Charles, est-il inclus ? Est-ce la famille qui sait si leur enfant peut/doit être inclus, et, si oui, peut-elle choisir les moyens et l’endroit ? Ou est-ce que ce sont les résultats scolaires qui déterminent l’intégration comme cela s’est produit pour Laura ? Une personne peut-elle être réduite à une définition de l’aptitude à l’inclusion ? Qu’en est-il des émotions, de l’être ? Est-on inclus pour toujours, pour un jour ou pour quelques jours ? Quel événement, quel ressenti nous permettent de nous sentir accepté avec notre diversité ? Bien des questions sans réponse, il me paraît important de soulever que le fait de déclarer que « c’est pour son bien », est au mieux insuffisant ou au pire, comme pour Laura, dévastateur.

J’ai entendu au colloque petite enfance des 2 et 3 novembre 2012 à Genève, Azouz Begag qui a dit que l’acceptation de la diversité sous-entend le fait d’exister dans le regard de l’autre. Quel est alors le moyen déployé ou à déployer pour que les uns puissent exister dans le regard des autres ? Etre parmi, serait-ce suffisant ? « Non », nous dit Michel Vandenbroeck, non, « être ensemble ne suffit pas » (Vandenbroeck, 2005, p. 84). Il faut bien plus, il faut de la rencontre, il faut des objectifs communs et bien d’autres ingrédients et encore, rien n’est assuré.

Au cours de ces deux jours de colloques, d’autres aspects ont été développés, comme la vision de Laurent Ott qui dit qu’il ne faut pas faire venir les gens dans les institutions, mais aller là où ils sont. Bien entendu, il évoque ici d’autres groupes de personnes différentes, mais ne pourrait-on pas transposer ses dires pour chercher des réponses aux interrogations qui nous préoccupent ? Pourquoi la classe de ce petit village ne se rendrait-elle pas tous les vendredis matin à Lavigny pour faire la gym avec une « autre » classe ? La rencontre doit-elle impérativement avoir lieu dans ce que nous avons décrété être la « norme normale » ? Ne serait-il pas possible de faire évoluer la norme établie vers une certaine diversité ?

Si la maîtresse d’école enfantine était en chaise roulante, non seulement Charles se sentirait bien plus vite inclus, mais les autres enfants ne feraient-ils pas un grand pas vers une autre normalité ?

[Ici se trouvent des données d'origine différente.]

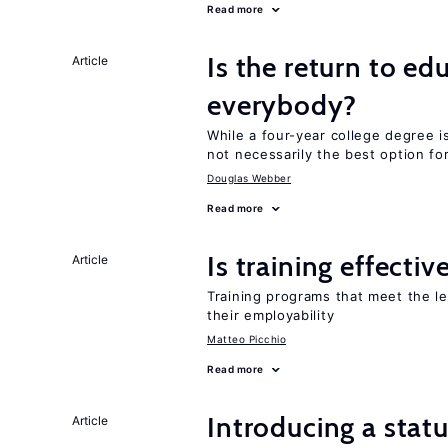
Read more
Is the return to ed
Article
everybody?
While a four-year college degree is 
not necessarily the best option fo
Douglas Webber
Read more
Is training effectiv
Article
Training programs that meet the l
their employability
Matteo Picchio
Read more
Introducing a sta
Article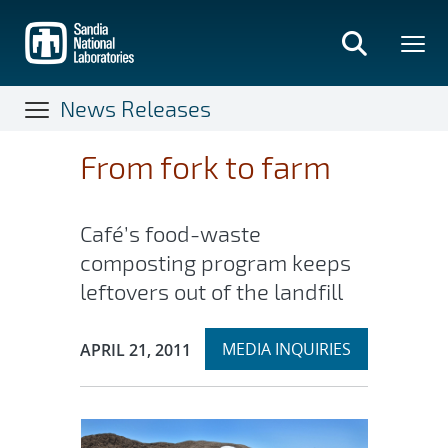
Skip
to
main
content
News Releases
From fork to farm
Café’s food-waste
composting program keeps
leftovers out of the landfill
Expand
Publication Date:
MEDIA INQUIRIES
APRIL 21, 2011
section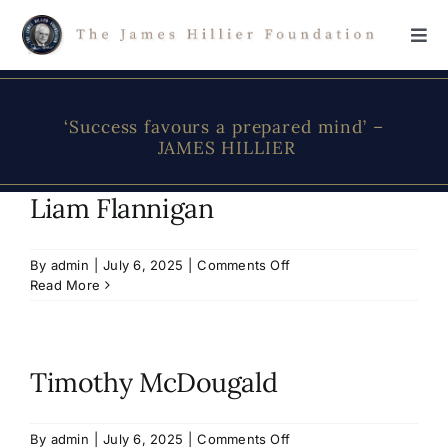
Skip
to
Tog
content
Navi
Home
‘Success favours a prepared mind’ –
JAMES HILLIER
The Foundation
Liam Flannigan
About James Hillier
on
By
admin
|
July 6, 2025
|
Comments Off
Liam
Read More
Scholarship
Flannigan
Donations
Timothy McDougald
Contact Us
on
By
admin
|
July 6, 2025
|
Comments Off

Bien des débats à mener ! Je n’ai assurément pas fait avancer le schmilblick avec ces quelques lignes, ce qui n’était pas ma prétention non plus. J’ai simplement voulu éveiller l’intérêt à la réflexion au-delà des frontières, en Suède, par exemple où le proverbe « Tout ce qui brille n’est pas d’or ! » a pris tout son sens. Un système prônant l’inclusion à 100% n’est peut-être pas la seule et unique solution à l’acceptation et à l’accueil bienveillant de la diversité. J’ai pu découvrir qu’un droit peut devenir une obligation et que la diversité demande peut-être aussi des solutions diverses.

Bibliographie

Ott, Laurent, Une pédagogique pour tous les éducateurs, Chronique sociale, Lyon, 2011.

Vandenbroeck, Michel, Eduquer nos enfants à la diversité, érès, Toulouse, 2005.